Christian Heimes \lists@cheimes.de\ added the comment:

I don't have plans to implement cipher suite selection for TLS 1.3 any time soon, maybe not at all. TLS 1.3 changed cipher selection a lot, making the API more complicated. The signature algorithm and key agreement groups are handled as separate extensions, resulting in three additional APIs.

Applications shouldn't modify the cipher suites any more. These days TLS libraries provide a good and safe selection of suites. Weak ciphers should be disabled by either a security update of the TLS library or system-wide settings.

There is one workaround: You can influence connection parameters with an OpenSSL config file [1][2] by setting OPENSSL_CONF env var. OpenSSL parses the file only once, so you have to set it before you start Python.

[1] https://www.openssl.org/docs/manmaster/man5/config.html [2] https://fedoraproject.org/wiki/Changes/CryptoPolicy

----------

---

Python tracker \report@bugs.python.org\ \https://bugs.python.org/issue36484\

---

[e54ab0f3-b7cb-4f06-8414-ebfcbc9f4b11]

I have written a function that will allow us to reorder TLS v1.3. Since I have tried to keep a 1-1 binding, you will have to first remove the cipher suites entirely by giving a blank string, and then add TLS v1.2 and v1.3 cipher suites.

[e54ab0f3-b7cb-4f06-8414-ebfcbc9f4b11]

Here is the PR as well. While I agree that there is no more a reason to reorder cipher suites and that we should use our certificates to basically ensure a secure connection, the advantage of the OpenSSL API is it provides us the function to influence the selection of cipher suites.

So, as a first step, I have added the binding for selecting TLS v1.3 cipher suites. And in 2 other pull requests, I will provide the API implementation for the other, for users who may just want a way to access OpenSSL through Python.

[slavkoja]

Applications shouldn't modify the cipher suites any more. These days TLS libraries provide a good and safe selection of suites. Weak ciphers should be disabled by either a security update of the TLS library or system-wide settings.

While can be true for end user applications, it is wrong direction for system apps, and it doesn't matter if that are tools to check system settings or servers, or something other. Changing system default for one app is not desirable.

Despite that ciphers suites count was lowered in TLS1.3 and there are not insecure suites (for now), there are TLS 1.3 suites not enabled by default in openssl (eg. CCM) and it enables all groups by default, and eg. the big FFDH groups are worth to configure (disable) eg. for servers, if not required.

There is one workaround: You can influence connection parameters with an OpenSSL config file [1][2] by setting OPENSSL_CONF env var. OpenSSL parses the file only once, so you have to set it before you start Python.

While this workaround will work, it is not enough flexible, nor configurable from python itself, thus one have restart tool with different environment. In other words, it is not replacement.

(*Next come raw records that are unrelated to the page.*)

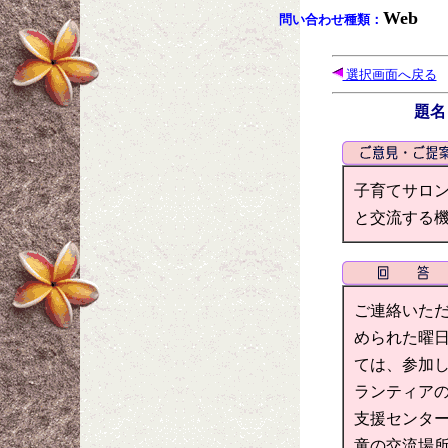
Web
問い合わせ種類：
選択画面へ戻る
題
子育てサロ
と交流する
ご連絡いただ
められた曜
ては、参加し
ランティアの
支援センター
童の交流場所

If this will not change by default, please document it in clear way in ssl module. eg.: "TLS 1.3 is supported only partially, one can use it, but cannot configure its details".

[GunGunGun]

Applications shouldn't modify the cipher suites any more. These days TLS libraries provide a good and safe selection of suites. Weak ciphers should be disabled by either a security update of the TLS library or system-wide settings.

Why not because nowadays a lot of websites use TLS Fingerprint technique to block non-web browser traffic, and Python automatically get that treatment for example Cloudflare, try to open this website with Python and it always return 403: https://alternativeto.net

And it returns 200 with any real web browser.